- [What the task requires] Go through the data and report each line that holds the string "named".

- [Data shown]
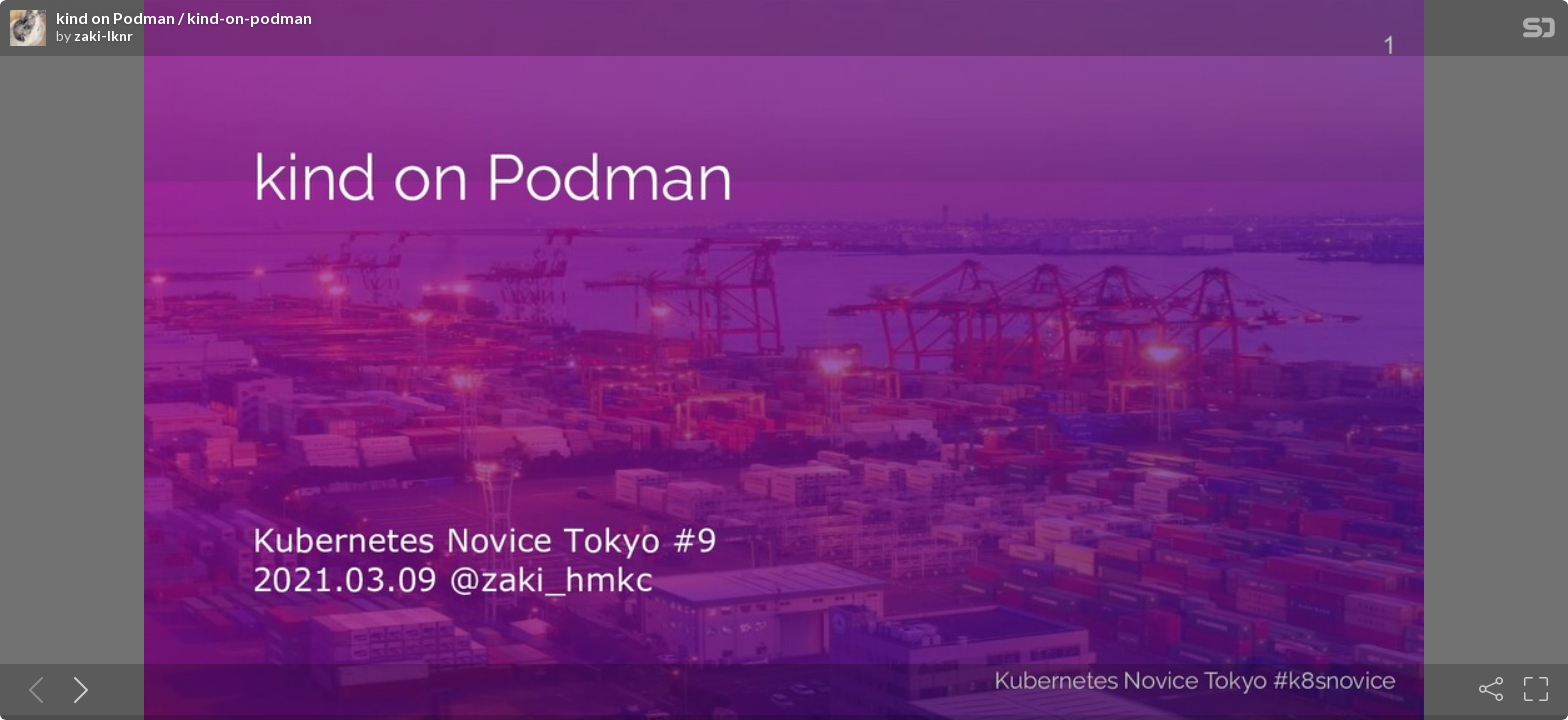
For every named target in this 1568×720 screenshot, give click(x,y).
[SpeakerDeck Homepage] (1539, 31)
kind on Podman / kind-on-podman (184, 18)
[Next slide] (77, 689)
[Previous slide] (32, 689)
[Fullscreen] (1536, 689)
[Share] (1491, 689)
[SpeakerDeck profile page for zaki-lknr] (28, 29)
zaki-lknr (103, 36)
* * *
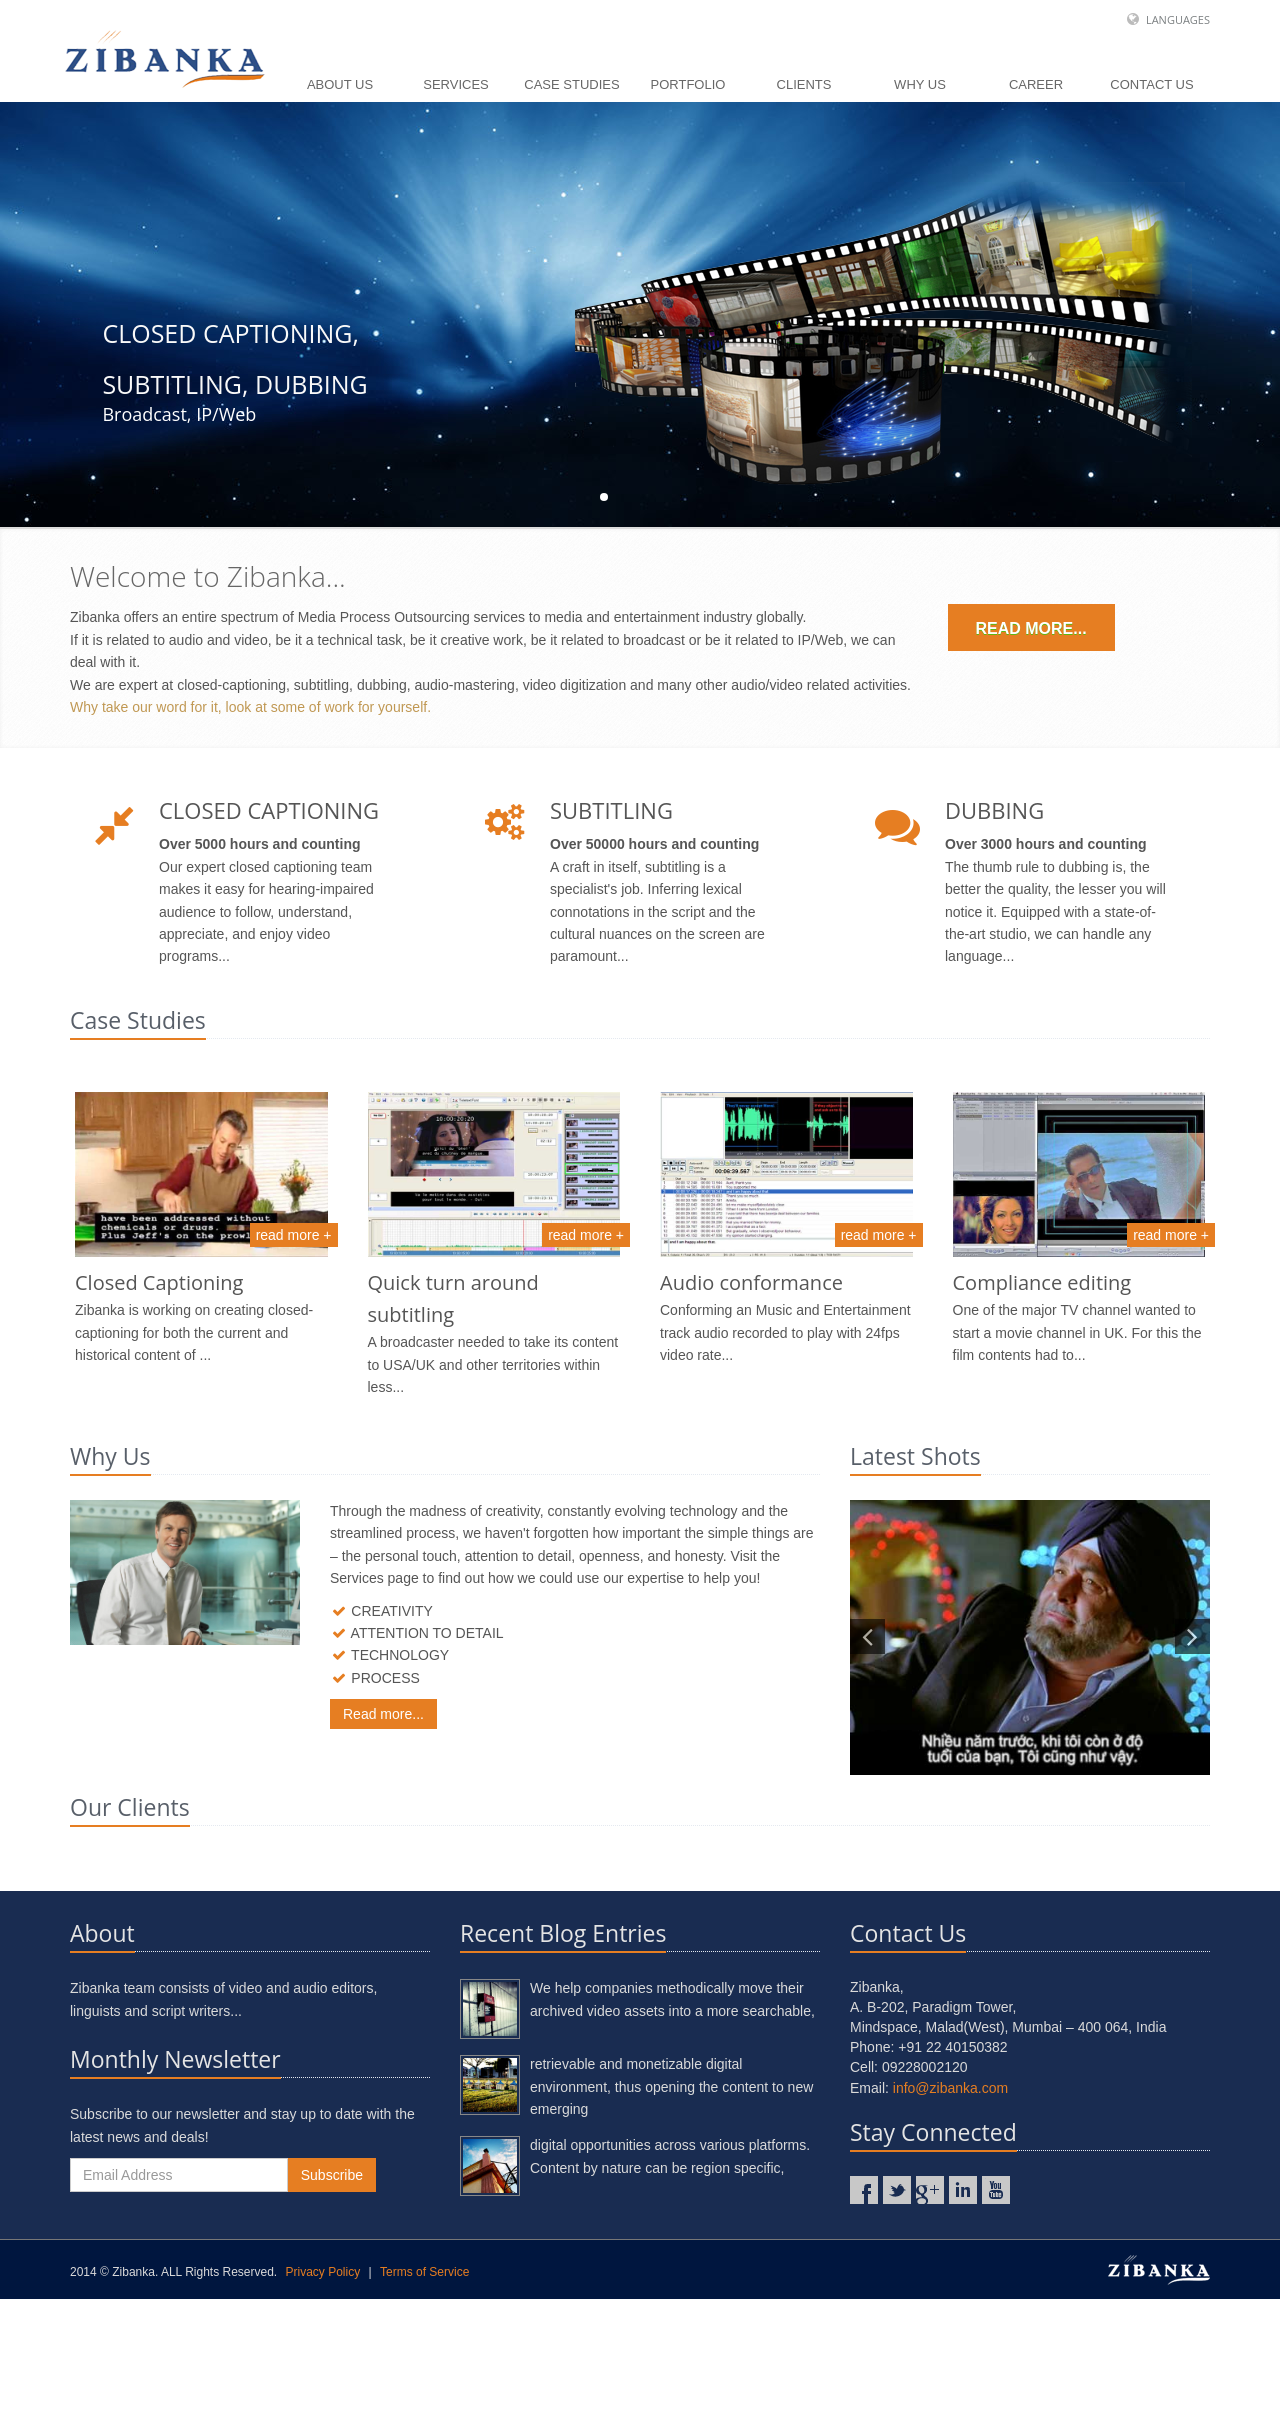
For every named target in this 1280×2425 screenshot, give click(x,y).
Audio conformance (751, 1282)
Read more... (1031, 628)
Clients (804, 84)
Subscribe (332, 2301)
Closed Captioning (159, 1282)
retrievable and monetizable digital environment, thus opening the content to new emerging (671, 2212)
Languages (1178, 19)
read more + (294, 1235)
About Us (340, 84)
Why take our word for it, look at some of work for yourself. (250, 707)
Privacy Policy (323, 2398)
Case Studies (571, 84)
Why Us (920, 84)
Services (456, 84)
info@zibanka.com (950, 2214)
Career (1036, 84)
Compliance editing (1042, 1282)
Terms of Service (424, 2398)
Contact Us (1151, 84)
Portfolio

- [Expected answer]
For every named target in this 1568×720 screenshot, give click(x,y).
For every named target in this 1280×2425 screenshot, give click(x,y).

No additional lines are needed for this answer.